I think it's time that interested parties mail outside the list.  Get back 
to us when you've reached an agreement.  Otherwise, we are seeing a 
rathole, and it's just wasted bandwidth. 


On Tue, 24 Feb 2004, Danilo Segan wrote:

> Date: Tue, 24 Feb 2004 22:22:36 +0100
> From: Danilo Segan <danilo gnome org>
> To: jm poure com
> Cc: foundation-list gnome org
> Subject: Re: Licensing and copyright
> It's hard to stay out of this, it seems (and my apology to anyone
> already enraged about this [part of] thread, but I cannot help 
> myself).  I suggest only those who're really bored read this
> (not excluding Jean-Michel either ;) -- I put out here my wealthy
> arsenal of rants and trolls.
> Jean-Michel POURE <jm poure com> writes:
> >
> > I was raising attention about other issues: the need for non-US residents to 
> > comply with the laws of the United-States, even after assignment.
> >
> This is completely off: you need not comply with US laws if you're not
> US resident, and you're not currently in US.  While in US, you
> certainly have to abide by US laws.
> So, if you assign your copyright to FSF, you get protection in the US
> for no extra cost: in your own country, FSF can probably do little
> about it, except in really significant cases.
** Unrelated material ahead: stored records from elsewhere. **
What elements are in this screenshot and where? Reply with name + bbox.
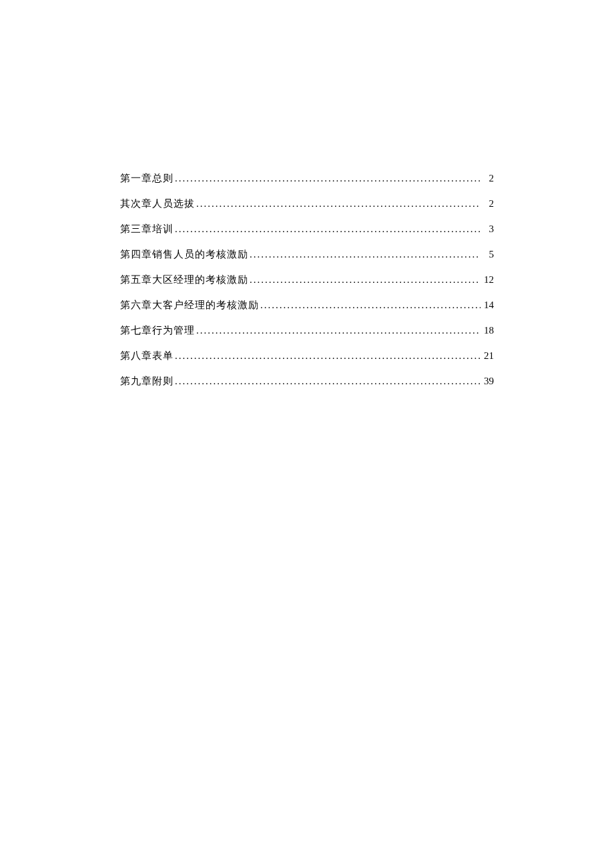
document-page: 第一章总则 2 其次章人员选拔 2 第三章培训 3 第四章销售人员的考核激励 5… [0,0,614,389]
toc-entry-page: 2 [481,170,494,186]
toc-dot-leader [259,297,481,313]
toc-entry: 第九章附则 39 [120,373,494,389]
toc-entry: 第五章大区经理的考核激励 12 [120,272,494,288]
toc-dot-leader [248,246,481,262]
toc-entry: 第七章行为管理 18 [120,322,494,338]
toc-entry-title: 第八章表单 [120,348,174,364]
toc-entry-title: 第六章大客户经理的考核激励 [120,297,259,313]
toc-dot-leader [195,322,481,338]
toc-entry-page: 21 [481,348,494,364]
toc-entry-title: 第五章大区经理的考核激励 [120,272,248,288]
toc-dot-leader [195,195,481,211]
toc-entry-page: 39 [481,373,494,389]
toc-entry-page: 3 [481,221,494,237]
toc-entry: 第四章销售人员的考核激励 5 [120,246,494,262]
toc-entry-page: 14 [481,297,494,313]
table-of-contents: 第一章总则 2 其次章人员选拔 2 第三章培训 3 第四章销售人员的考核激励 5… [120,170,494,389]
toc-entry-title: 第四章销售人员的考核激励 [120,246,248,262]
toc-entry-page: 12 [481,272,494,288]
toc-entry-title: 第七章行为管理 [120,322,195,338]
toc-entry-title: 其次章人员选拔 [120,195,195,211]
toc-entry-title: 第一章总则 [120,170,174,186]
toc-dot-leader [248,272,481,288]
toc-entry: 其次章人员选拔 2 [120,195,494,211]
toc-dot-leader [174,221,481,237]
toc-entry-title: 第九章附则 [120,373,174,389]
toc-entry: 第三章培训 3 [120,221,494,237]
toc-entry: 第六章大客户经理的考核激励 14 [120,297,494,313]
toc-entry-page: 18 [481,322,494,338]
toc-entry: 第一章总则 2 [120,170,494,186]
toc-dot-leader [174,348,481,364]
toc-entry: 第八章表单 21 [120,348,494,364]
toc-entry-page: 2 [481,195,494,211]
toc-entry-page: 5 [481,246,494,262]
toc-entry-title: 第三章培训 [120,221,174,237]
toc-dot-leader [174,170,481,186]
toc-dot-leader [174,373,481,389]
> As you also said earlier, most local laws in Europe don't allow
> transferring complete rights, i.e. in at least Serbia, there's no way
> to alienate "moral rights" -- if author of any copyrighted work finds
> it misused as compared to their original intentions, they're allowed
> and encouraged by law to get their rights back (to make a contract
> void), or to seek some compensation.
> So basically, if FSF under US law would ever have to go under
> any of the scenarious you mention, it would happen only in US, unless
> other countries also establish same (imaginary) laws you envision.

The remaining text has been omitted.